You’ve heard it all before, so I’m probably not telling you anything new. But in the interests of making sure you know the facts about marital (and long-term relationship) conflicts, I thought I’d say some of it again. This comes from the great self-help online book, Psychological Self-Help (the original one, not the bastardized version that appears elsewhere online).
Many researchers (e.g., Christensen & Jacobson, 2000) believe that most marital differences and arguments are completely reconcilable. The problem lies in the fact that as marriages and relationships degrade into argument, they discussions are laced with criticism and unspoken expectations of one another.
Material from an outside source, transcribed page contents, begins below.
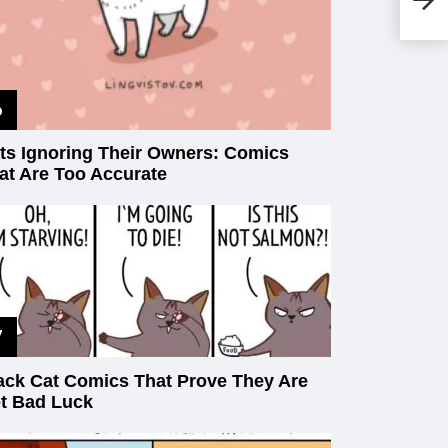
Ag
ts Ignoring Their Owners: Comics
at Are Too Accurate
ack Cat Comics That Prove They Are
t Bad Luck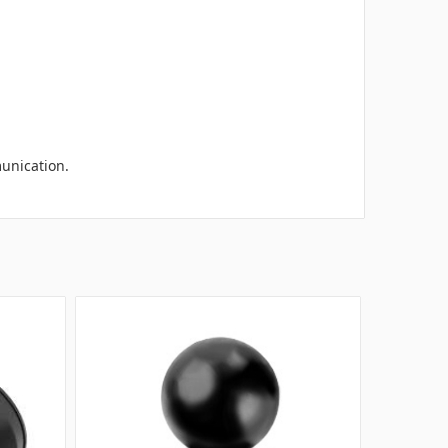
munication.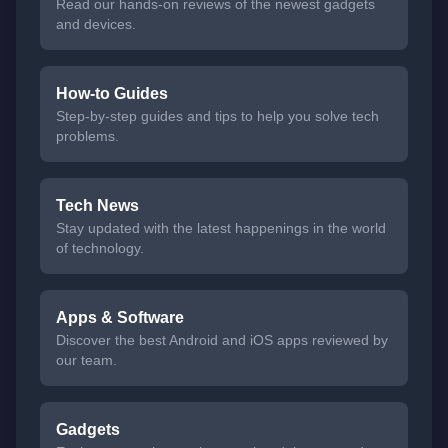
Read our hands-on reviews of the newest gadgets
and devices.
How-to Guides
Step-by-step guides and tips to help you solve tech
problems.
Tech News
Stay updated with the latest happenings in the world
of technology.
Apps & Software
Discover the best Android and iOS apps reviewed by
our team.
Gadgets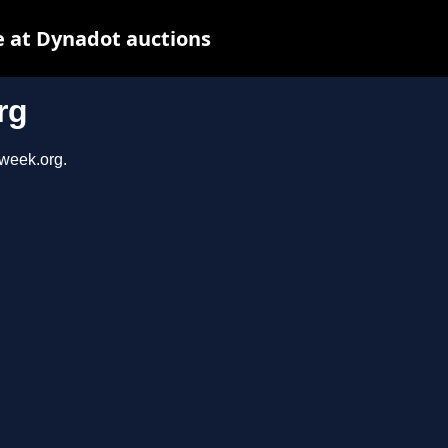
 at Dynadot auctions
rg
sweek.org.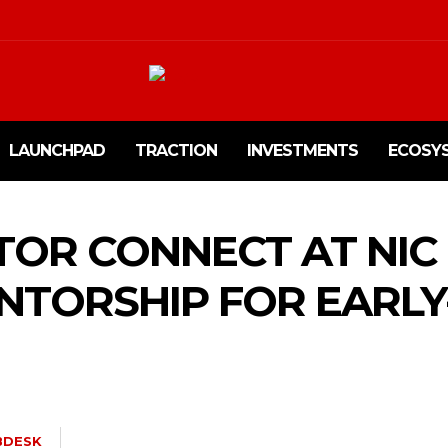
LAUNCHPAD
TRACTION
INVESTMENTS
ECOSY
OR CONNECT AT NIC
NTORSHIP FOR EARLY
BDESK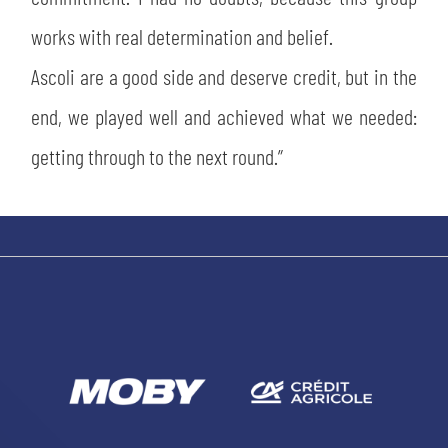
works with real determination and belief.
Ascoli are a good side and deserve credit, but in the
end, we played well and achieved what we needed:
getting through to the next round.”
We expect the other person in the relationship to change, not our expectations of them (even though we’re the ones making ourselves unhappy because of our unrealistic expectations). Here’s a simple example from the book:
So how does Dr. Clay Tucker-Ladd, author of Psychological Self-Help, suggest couples work on resolving marital conflict?
Resolving Relationship Conflict
1. Emphasize the positive, de-emphasize the negative.
This doesn’t mean ignoring the negative, it just means stop harping on it, day in and day out. Nobody’s perfect and each and every one of us makes mistakes everyday. Are you the person that points out your significant other’s mistakes all the time? Or are you the person who points out all of the positive things in your partner’s life?